Ante este panorama, resulta estéril empeñarse en dirimir qué gobierno ha sido más culpable. El retraso es un fenómeno de acumulación, un sedimento que ha ido creciendo a lo largo de décadas. La derecha, cuando ha gobernado, ha pecado de un tecnocratismo que subestimaba el rol del Estado y sobrestimaba la capacidad del mercado para generar innovación espontánea, sin crear las condiciones de financiamiento y riesgo compartido que la investigación demanda. La izquierda, por su parte, ha incurrido en un estatismo que en ocasiones confunde la propiedad pública de los medios con el desarrollo real, y que instrumentaliza el conocimiento como un discurso político, en lugar de respetar su autonomía y su lógica interna. Ambos paradigmas han coincidido en un error fundamental: no entender que la ciencia es un ecosistema complejo, que requiere libertad, estabilidad, financiamiento sostenido, conexión con el mundo y una cultura que valore la crítica y la duda metódica. Sin estos ingredientes, cualquier intento de avance es un castillo de naipes.

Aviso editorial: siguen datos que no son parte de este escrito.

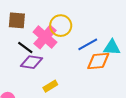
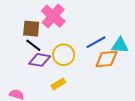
brown square: (17, 20) -> (31, 29), moved
yellow circle: (61, 26) -> (64, 55), moved
pink cross: (45, 37) -> (53, 16), moved

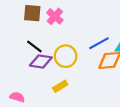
pink cross: (53, 16) -> (55, 16), size x0.7
brown square: (31, 29) -> (32, 13), moved

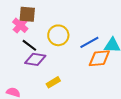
pink cross: (55, 16) -> (20, 25), moved
yellow circle: (66, 56) -> (58, 35), moved

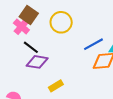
brown square: (27, 14) -> (29, 15), turned 30
yellow circle: (58, 35) -> (61, 22), moved

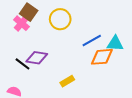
black line: (31, 47) -> (23, 64), moved
yellow rectangle: (56, 86) -> (67, 81), moved

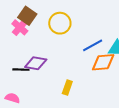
black line: (23, 64) -> (21, 70), turned -35
yellow rectangle: (67, 81) -> (67, 87), turned -40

La paradoja actual es desoladora: nunca el país ha tenido tantos profesionales formados en el exterior, con doctorados en las mejores universidades, y nunca ha tenido tan poca capacidad para ofrecerles un lugar donde desarrollar su trabajo. Mientras, en el interior, las universidades públicas luchan por mantener sus servicios básicos y los laboratorios se deterioran sin posibilidad de reparación. La economía, dependiente de la extracción de recursos y de la importación de bienes finales, no genera la demanda de innovación que podría revertir el ciclo. Para salir de este atolladero, se requiere un diagnóstico honesto: no hay un enemigo exterior ni una conspiración que explique todo; hay una responsabilidad histórica compartida en la construcción de un modelo que nunca hizo de la ciencia una prioridad real. El camino hacia adelante exige un pacto que trascienda las trincheras ideológicas, que reconozca el conocimiento como un bien público superior y que se comprometa con la continuidad de las políticas, más allá de los vaivenes electorales. Mientras no se asuma esta verdad incómoda, el debate seguirá girando en círculo, y el atraso, lejos de resolverse, se consolidará como un rasgo estructural de la nación, un espejo de su incapacidad para proyectarse hacia el futuro con inteligencia y voluntad colectiva.